[Records from a data collection]
==*==

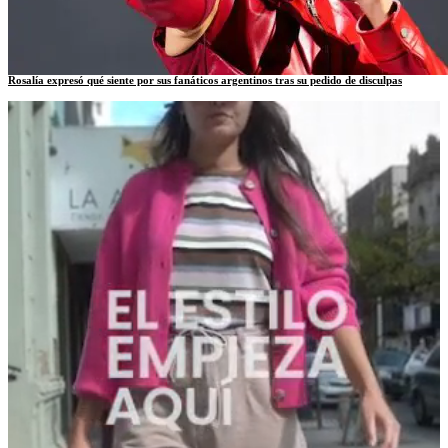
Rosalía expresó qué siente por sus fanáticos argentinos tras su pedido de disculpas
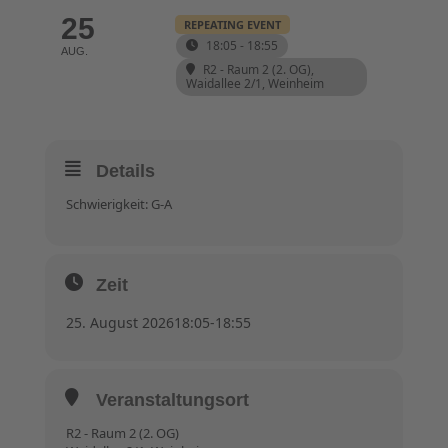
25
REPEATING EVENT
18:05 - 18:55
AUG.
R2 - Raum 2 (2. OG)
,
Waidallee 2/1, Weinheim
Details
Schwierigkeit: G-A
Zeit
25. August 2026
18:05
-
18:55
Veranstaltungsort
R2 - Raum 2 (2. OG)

==*==

Without the pictures, reproduce every entry exactly as written.

Rosalía expresó qué siente por sus fanáticos argentinos tras su pedido de disculpas
25
REPEATING EVENT
18:05 - 18:55
AUG.
R2 - Raum 2 (2. OG)
,
Waidallee 2/1, Weinheim
Details
Schwierigkeit: G-A
Zeit
25. August 2026
18:05
-
18:55
Veranstaltungsort
R2 - Raum 2 (2. OG)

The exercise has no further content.